As Philadelphia winter weather arrives, there is plenty of cause for concern about health risks of cold weather for those working jobs outdoors. From telephone repairmen and line installers to other field repairmen to those who shovel snow to construction workers completing repairs outdoors, there are plenty of employees who must regularly brave winter weather to do their jobs every day. Protecting these employees from workplace injuries due to cold is an important obligation for employers, who should make sure those who work outdoors take plenty of rest breaks and wear appropriately warm clothing.
Those who work outside, however, are not the only ones who could face a risk of harm due to lower temperatures in their work environment. Safety BLR warns in a recent article about the often-overlooked dangers of people who work in cold environments indoors.

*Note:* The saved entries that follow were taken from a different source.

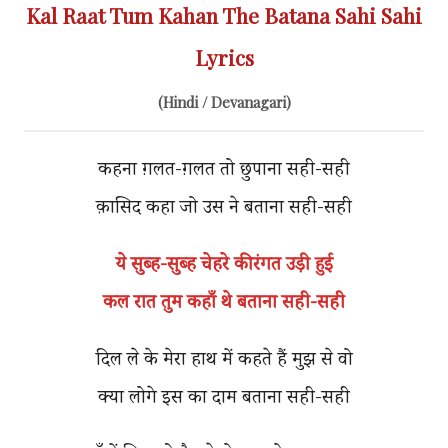
Kal Raat Tum Kahan The Batana Sahi Sahi
Lyrics
(Hindi / Devanagari)
कहना ग़लत-ग़लत तो छुपाना सही-सही
क़ासिद कहा जो उस ने बताना सही-सही
ये सुब्ह-सुब्ह चेहरे की रंगत उड़ी हुई
कल रात तुम कहाँ थे बताना सही-सही
दिल ले के मेरा हाथ में कहते हैं मुझ से वो
क्या लोगे इस का दाम बताना सही-सही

Keeping Workers Safe in Cold Indoor Environments
National Institute for Occupational Safety recognizes the unique risks faced by workers who do their work in cold indoor environments. This includes people like food preparation workers, employees of airline catering facilities, and other who work in refrigerated rooms or cool spaces.
A case study was conducted on employees within these environments, and the study found the employees had a number of health risks due to their exposure to cold. Employees reported discomfort due to low air temperatures, air drafts exacerbating their discomfort, and insufficient use of gloves when performing tasks which require manual dexterity. Employees also reported a lack of safety training aimed at helping them to avoid harm from working in a cold room.
NIOSH has recommendations for employers whose workers operate under these chilly conditions. Suggestions include:
- Installing equipment which can reduce condensation and limit drafts so employees do not have to deal with wet clothing or bursts of cold air when already working in chilly areas.
- Encouraging and providing time for workers to change out of clothes which become wet due to work in a damp, cold room.
- Providing and having employees wear gloves without fingertips or thinner gloves under required plastic gloves in food preparation jobs so they can achieve protection from the cold and maintain manual dexterity necessary to do their jobs.
- Rotating workers between warmer and cold areas so workers get a break in warmer locations.
- Offering hand warmers located outside of cold rooms so employees can comfortably warm their hands on a periodic basis.
- Minimizing the amount of work requiring manual dexterity actually being done in cold rooms.
- Ensure employees receive appropriate education on the risks of cold stress.
It is up to employers to provide sufficient training and protective equipment to prevent injuries and illnesses caused by exposure to excessive cold, whether that exposure occurs indoors or out. Employees who work in cold environments should understand their rights and make complaints if they are excessively cold or report injuries that occur due to their work in chilly spaces.